Usual dynamic warm up

135x10

185x10

225x5

275x3

315x3

365x1

405x1

455x3 (5lb PR)

Fatigue Drop 10% 3x3

410x3

410x3

410x3

Block Pulls (low blocks) 3x1 (Rogue DL bar)

585x1

600x1 (PR)

600x1 (PR)

Bulgarian Split Squats 5x7

BW 5x10


I had to bounce back from last weeks shenanigans with something strong so I came in and hit some PRs today. ~10 weeks out

 
ChrisLindsay9

ChrisLindsay9

MuscleHead
Jun 17, 2013
2,773
1,144
Grats on the 3-rep PR, man. Taking 90% of your 1RM for a triple is pretty badass. Especially for us 3xBW squatters. :D
 
_3M_

_3M_

VIP Member
Aug 10, 2015
558
278
Deadlift

Warmed up with the usual, iron crosses, mountain climbers, hip circle then did some single leg, leg extensions. Hip issue is flaring up again, and I realized its my TFL, its super tight and just causing me a shit ton of pain in my IT band and hip so I have been doing some stretches for that and using the lax ball to help loosen it up a bit.

Deadlift 15x2

135x10

185x5

225x5

275x3

315x3

365x1

405x1

455 15x2 (~30 secs rest in between sets) I was dying afterwards


Double paused bench

225 1x5

250 4x5

Paused Deadlift 1x5

405x5

Fatigue Drop 10% 2-4x5

365x5

365x5

I was dying after todays workout.
 
_3M_

_3M_

VIP Member
Aug 10, 2015
558
278
Also benched the other day and I was pretty disappointed at how it went, Did 300 for 5x5 TnG, my left shoulder and pec have been feeling a bit tight.

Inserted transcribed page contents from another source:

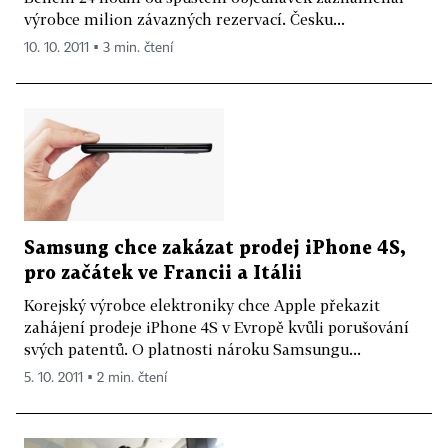
výrobce milion závazných rezervací. Česku...
10. 10. 2011 ▪ 3 min. čtení
Samsung chce zakázat prodej iPhone 4S,
pro začátek ve Francii a Itálii
Korejský výrobce elektroniky chce Apple překazit
zahájení prodeje iPhone 4S v Evropě kvůli porušování
svých patentů. O platnosti nároku Samsungu...
5. 10. 2011 ▪ 2 min. čtení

I think it has something to do with my rotator cuff, so I have been doing some rehab stuff for that which I think has already started to make a difference. On IG i follow this page called the prehab guys and they have alot of videos of rehab exercises and whatnot. I found a really good dynamic warmup for my shoulder on there that I have been doing every training session, so hopefully my bench starts to catch back up. I feel like I havent been the same since I hit 325x3 paused about a month or 2 ago, it fcking sucks but I am not letting myself get discouraged.
 
ChrisLindsay9

ChrisLindsay9

MuscleHead
Jun 17, 2013
2,773
1,144
Just a fyi, I thought I had a rotator issue in my shoulder that sidelined my bench. But it now appears that it was some bicep tendonitis near the delt and after several days of rolling it, the shoulder and arm is feeling a lot better. Just wanted to let you know just in case it can save you from missing some bench training.

Nice pulls!
 
_3M_

_3M_

VIP Member
Aug 10, 2015
558
278
Just a fyi, I thought I had a rotator issue in my shoulder that sidelined my bench. But it now appears that it was some bicep tendonitis near the delt and after several days of rolling it, the shoulder and arm is feeling a lot better. Just wanted to let you know just in case it can save you from missing some bench training.

Nice pulls!

Thanks Chris, although I dont think thats the issue. My pec, rear and side delt, and trap, and lats are all really tender when using the Lax ball but no pain in my bicep/brachioradialis. I need to go get a deep tissue massage lol
 
_3M_

_3M_

VIP Member
Aug 10, 2015
558
278
Meet Prep
Bully Yoga Apex Week 3

Squat 15x2

135x10

185x10

225x5

275x3

325 15x2 ~30 sec rest in betwen sets.

Block Pulls 3x1 (low blocks)

615x3 PR

615x3 PR

615x3 PR


Squats felt good, I kept it pretty light and undershot my rpe I think it was probably an rpe 7 on the last set. My hip is finally starting to feel better, my gf showed me a good TFL stretch that I've been doing almost every day along with alot of foam rolling. I had a huge knot at my tfl, almost a lax ball sized knot and thats not even an exaggeration. The stretching and foam rolling has been loosening it up, so my squats will hopefully start to feel more natural. I was watching a video the other day and I noticed that I have been putting alot of my weight on my right leg when squatting to compensate for the my left leg/hip being fucked up. So Im really hoping that If I can get my left side healthy my squat will skyrocket since Ill be able to squat exerting equal force on both legs.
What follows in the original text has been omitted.